Professor Norman Myers is a British scientist and authority on biodiversity. He is currently Fellow at the 21st Century School and Green College Oxford University, Adjunct Professor at Duke University, and a Visiting Professor at the universities of Vermont and Cape Town. He has undertaken research projects and policy appraisals for the World Bank, United Nations agencies, the White House, numerous foundations, the European Commission, and OECD. He has advised several governments, also leaders of the Brundtland Commission, the Rio Earth Summit, the International Conference on Population and Development, the World Food Summit, and the World Summit on Sustainable Development.

In 1997 Myers received a Queen’s Honour for “services to the global environment.” He has been awarded the Volvo Environment Prize, the UNEP Environment Prize and the Blue Planet Prize – only the second environmentalist in the world to receive all three leading prizes.

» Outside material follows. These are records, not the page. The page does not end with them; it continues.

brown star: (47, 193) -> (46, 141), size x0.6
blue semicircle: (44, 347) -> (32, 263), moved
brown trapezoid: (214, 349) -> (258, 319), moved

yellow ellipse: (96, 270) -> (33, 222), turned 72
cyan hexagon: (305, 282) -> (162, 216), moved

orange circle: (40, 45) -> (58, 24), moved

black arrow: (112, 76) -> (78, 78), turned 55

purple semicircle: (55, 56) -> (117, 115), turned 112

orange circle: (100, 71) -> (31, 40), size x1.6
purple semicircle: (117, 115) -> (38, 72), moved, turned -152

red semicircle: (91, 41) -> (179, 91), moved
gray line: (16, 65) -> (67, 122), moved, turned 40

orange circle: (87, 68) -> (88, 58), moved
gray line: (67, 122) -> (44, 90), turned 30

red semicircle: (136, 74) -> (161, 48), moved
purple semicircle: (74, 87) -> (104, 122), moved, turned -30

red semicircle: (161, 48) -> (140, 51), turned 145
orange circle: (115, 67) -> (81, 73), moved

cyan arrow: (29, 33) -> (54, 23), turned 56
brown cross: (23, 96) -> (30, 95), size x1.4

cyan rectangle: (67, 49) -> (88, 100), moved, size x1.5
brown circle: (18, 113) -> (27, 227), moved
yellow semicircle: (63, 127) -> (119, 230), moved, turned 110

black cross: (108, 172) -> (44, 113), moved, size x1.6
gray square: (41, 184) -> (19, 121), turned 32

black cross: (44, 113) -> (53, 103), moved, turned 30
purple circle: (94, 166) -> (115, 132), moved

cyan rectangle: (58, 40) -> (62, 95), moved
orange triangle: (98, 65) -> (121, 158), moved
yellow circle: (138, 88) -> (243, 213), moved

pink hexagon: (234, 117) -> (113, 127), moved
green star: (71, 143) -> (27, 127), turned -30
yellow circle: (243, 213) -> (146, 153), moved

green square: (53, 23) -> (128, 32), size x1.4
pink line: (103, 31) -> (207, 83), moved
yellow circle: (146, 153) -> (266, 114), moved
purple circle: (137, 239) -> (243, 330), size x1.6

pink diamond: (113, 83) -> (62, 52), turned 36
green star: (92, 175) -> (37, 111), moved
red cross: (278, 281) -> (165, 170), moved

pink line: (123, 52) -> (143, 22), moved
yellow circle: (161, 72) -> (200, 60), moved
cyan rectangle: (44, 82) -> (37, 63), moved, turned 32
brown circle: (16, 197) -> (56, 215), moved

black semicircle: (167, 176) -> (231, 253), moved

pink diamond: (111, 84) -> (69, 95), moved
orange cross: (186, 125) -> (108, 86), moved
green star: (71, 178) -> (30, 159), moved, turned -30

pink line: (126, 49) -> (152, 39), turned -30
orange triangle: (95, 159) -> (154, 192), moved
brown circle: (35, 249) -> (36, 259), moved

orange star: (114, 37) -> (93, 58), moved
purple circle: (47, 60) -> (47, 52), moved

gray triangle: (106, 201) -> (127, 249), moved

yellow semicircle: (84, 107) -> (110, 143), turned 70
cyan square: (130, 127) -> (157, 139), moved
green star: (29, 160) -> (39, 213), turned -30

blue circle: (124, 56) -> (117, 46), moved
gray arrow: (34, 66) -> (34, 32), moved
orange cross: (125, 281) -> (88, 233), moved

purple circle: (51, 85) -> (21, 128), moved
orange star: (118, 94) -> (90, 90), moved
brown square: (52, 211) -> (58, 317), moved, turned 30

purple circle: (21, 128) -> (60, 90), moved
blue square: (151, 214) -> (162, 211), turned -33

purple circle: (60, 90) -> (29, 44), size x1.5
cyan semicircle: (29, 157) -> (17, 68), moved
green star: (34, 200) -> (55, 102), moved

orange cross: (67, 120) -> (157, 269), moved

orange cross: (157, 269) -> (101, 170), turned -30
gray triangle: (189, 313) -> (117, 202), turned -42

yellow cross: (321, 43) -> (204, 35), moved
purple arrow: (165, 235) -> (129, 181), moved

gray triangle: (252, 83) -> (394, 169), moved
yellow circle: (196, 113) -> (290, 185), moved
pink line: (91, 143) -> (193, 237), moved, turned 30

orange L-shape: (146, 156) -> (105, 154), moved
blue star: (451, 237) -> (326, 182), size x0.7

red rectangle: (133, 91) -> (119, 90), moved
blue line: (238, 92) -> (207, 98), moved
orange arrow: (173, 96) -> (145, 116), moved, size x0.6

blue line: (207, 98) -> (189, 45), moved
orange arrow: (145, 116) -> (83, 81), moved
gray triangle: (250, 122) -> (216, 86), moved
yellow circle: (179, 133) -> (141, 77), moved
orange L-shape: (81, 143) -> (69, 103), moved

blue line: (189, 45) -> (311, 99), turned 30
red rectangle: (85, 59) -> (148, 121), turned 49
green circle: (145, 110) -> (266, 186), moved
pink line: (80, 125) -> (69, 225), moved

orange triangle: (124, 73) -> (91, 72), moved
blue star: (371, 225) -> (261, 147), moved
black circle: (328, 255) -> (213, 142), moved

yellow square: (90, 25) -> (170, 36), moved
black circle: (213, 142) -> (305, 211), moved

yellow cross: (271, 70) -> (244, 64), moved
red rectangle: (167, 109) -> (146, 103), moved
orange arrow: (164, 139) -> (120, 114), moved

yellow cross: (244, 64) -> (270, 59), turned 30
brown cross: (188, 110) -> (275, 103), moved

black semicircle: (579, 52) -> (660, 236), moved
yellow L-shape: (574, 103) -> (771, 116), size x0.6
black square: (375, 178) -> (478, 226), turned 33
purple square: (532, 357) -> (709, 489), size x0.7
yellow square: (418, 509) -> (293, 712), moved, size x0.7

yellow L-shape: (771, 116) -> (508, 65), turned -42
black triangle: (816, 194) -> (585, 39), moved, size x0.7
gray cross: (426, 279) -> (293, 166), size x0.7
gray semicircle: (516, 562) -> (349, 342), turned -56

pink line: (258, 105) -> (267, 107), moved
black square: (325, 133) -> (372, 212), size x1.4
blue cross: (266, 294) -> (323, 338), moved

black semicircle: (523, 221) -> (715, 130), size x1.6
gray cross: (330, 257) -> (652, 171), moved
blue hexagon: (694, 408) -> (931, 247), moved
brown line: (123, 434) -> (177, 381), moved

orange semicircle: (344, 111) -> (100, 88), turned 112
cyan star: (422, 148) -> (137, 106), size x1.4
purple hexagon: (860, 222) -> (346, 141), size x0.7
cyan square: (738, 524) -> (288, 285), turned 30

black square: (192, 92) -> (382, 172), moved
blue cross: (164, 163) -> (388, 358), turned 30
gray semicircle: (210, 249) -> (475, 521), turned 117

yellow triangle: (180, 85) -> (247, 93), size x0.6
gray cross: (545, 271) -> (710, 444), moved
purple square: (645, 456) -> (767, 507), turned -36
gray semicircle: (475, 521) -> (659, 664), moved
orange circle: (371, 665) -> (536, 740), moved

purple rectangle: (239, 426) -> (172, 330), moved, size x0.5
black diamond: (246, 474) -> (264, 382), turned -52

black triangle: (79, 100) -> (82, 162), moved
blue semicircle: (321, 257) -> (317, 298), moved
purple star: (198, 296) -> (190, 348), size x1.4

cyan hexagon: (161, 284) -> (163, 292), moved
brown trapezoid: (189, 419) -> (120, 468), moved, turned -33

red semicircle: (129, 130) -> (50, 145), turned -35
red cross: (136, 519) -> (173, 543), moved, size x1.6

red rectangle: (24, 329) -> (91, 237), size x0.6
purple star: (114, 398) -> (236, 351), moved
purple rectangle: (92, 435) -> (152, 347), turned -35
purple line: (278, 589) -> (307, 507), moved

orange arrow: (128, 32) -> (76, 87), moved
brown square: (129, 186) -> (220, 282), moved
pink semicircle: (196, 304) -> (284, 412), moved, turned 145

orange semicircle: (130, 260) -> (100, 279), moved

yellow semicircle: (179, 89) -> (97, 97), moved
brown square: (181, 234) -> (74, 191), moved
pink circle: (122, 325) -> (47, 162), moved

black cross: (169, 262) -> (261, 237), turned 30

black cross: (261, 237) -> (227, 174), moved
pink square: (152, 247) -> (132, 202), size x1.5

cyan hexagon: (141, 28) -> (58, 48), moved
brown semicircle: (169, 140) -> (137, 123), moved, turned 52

These awards have recognized his work on, for example, the mass extinction of species, tropical deforestation, environmental threats to security, “perverse” subsidies, environmental refugees, and degradation of future evolution.

In the late 1980s Myers originated the biodiversity hotspots thesis, since when it has mobilised over $850 million for conservation, the largest sum ever assigned to a single conservation strategy.

Myers has published over 300 professional papers spanning nine disciplines, 300 popular articles, and 20 books. In 2007 he was listed by Time Magazine as one of 40 “Heroes of the Environment.” Professor Myers’ expertise in both natural and social science has enabled him to contribute responses to a broad range of environmental issues. One of the chief characteristics of his research is his penchant for raising new questions as well as supplying new answers to established questions.